## EXERCISE:
Output all of the material once more, so that every line matches the original exactly.

Content starts

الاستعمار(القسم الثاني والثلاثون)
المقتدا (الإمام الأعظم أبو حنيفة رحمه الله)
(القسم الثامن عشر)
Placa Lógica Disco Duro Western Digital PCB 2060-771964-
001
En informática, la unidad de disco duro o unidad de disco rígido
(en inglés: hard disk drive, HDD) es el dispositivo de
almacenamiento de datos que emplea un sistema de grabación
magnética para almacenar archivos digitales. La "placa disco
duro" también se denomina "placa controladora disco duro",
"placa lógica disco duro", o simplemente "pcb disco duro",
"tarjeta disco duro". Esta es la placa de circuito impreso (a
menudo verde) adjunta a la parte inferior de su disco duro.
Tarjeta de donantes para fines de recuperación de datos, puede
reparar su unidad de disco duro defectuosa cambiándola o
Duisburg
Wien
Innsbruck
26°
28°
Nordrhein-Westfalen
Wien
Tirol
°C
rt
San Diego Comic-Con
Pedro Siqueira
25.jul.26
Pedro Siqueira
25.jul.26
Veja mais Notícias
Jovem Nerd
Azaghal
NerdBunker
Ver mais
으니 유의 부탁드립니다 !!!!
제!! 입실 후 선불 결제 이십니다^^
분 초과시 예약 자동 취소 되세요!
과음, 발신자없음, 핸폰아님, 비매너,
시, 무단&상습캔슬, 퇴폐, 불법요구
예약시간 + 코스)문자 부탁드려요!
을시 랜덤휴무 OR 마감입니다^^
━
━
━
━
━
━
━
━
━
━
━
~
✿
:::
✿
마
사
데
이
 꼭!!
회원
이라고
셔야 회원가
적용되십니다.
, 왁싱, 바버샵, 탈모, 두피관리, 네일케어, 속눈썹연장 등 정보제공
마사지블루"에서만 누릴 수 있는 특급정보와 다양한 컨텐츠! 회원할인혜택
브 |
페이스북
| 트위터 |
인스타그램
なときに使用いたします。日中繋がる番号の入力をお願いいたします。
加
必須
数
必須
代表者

Content ends

## OUTPUT OF THE EXERCISE:
الاستعمار(القسم الثاني والثلاثون)
المقتدا (الإمام الأعظم أبو حنيفة رحمه الله)
(القسم الثامن عشر)
Placa Lógica Disco Duro Western Digital PCB 2060-771964-
001
En informática, la unidad de disco duro o unidad de disco rígido
(en inglés: hard disk drive, HDD) es el dispositivo de
almacenamiento de datos que emplea un sistema de grabación
magnética para almacenar archivos digitales. La "placa disco
duro" también se denomina "placa controladora disco duro",
"placa lógica disco duro", o simplemente "pcb disco duro",
"tarjeta disco duro". Esta es la placa de circuito impreso (a
menudo verde) adjunta a la parte inferior de su disco duro.
Tarjeta de donantes para fines de recuperación de datos, puede
reparar su unidad de disco duro defectuosa cambiándola o
Duisburg
Wien
Innsbruck
26°
28°
Nordrhein-Westfalen
Wien
Tirol
°C
rt
San Diego Comic-Con
Pedro Siqueira
25.jul.26
Pedro Siqueira
25.jul.26
Veja mais Notícias
Jovem Nerd
Azaghal
NerdBunker
Ver mais
으니 유의 부탁드립니다 !!!!
제!! 입실 후 선불 결제 이십니다^^
분 초과시 예약 자동 취소 되세요!
과음, 발신자없음, 핸폰아님, 비매너,
시, 무단&상습캔슬, 퇴폐, 불법요구
예약시간 + 코스)문자 부탁드려요!
을시 랜덤휴무 OR 마감입니다^^
━
━
━
━
━
━
━
━
━
━
━
~
✿
:::
✿
마
사
데
이
 꼭!!
회원
이라고
셔야 회원가
적용되십니다.
, 왁싱, 바버샵, 탈모, 두피관리, 네일케어, 속눈썹연장 등 정보제공
마사지블루"에서만 누릴 수 있는 특급정보와 다양한 컨텐츠! 회원할인혜택
브 |
페이스북
| 트위터 |
인스타그램
なときに使用いたします。日中繋がる番号の入力をお願いいたします。
加
必須
数
必須
代表者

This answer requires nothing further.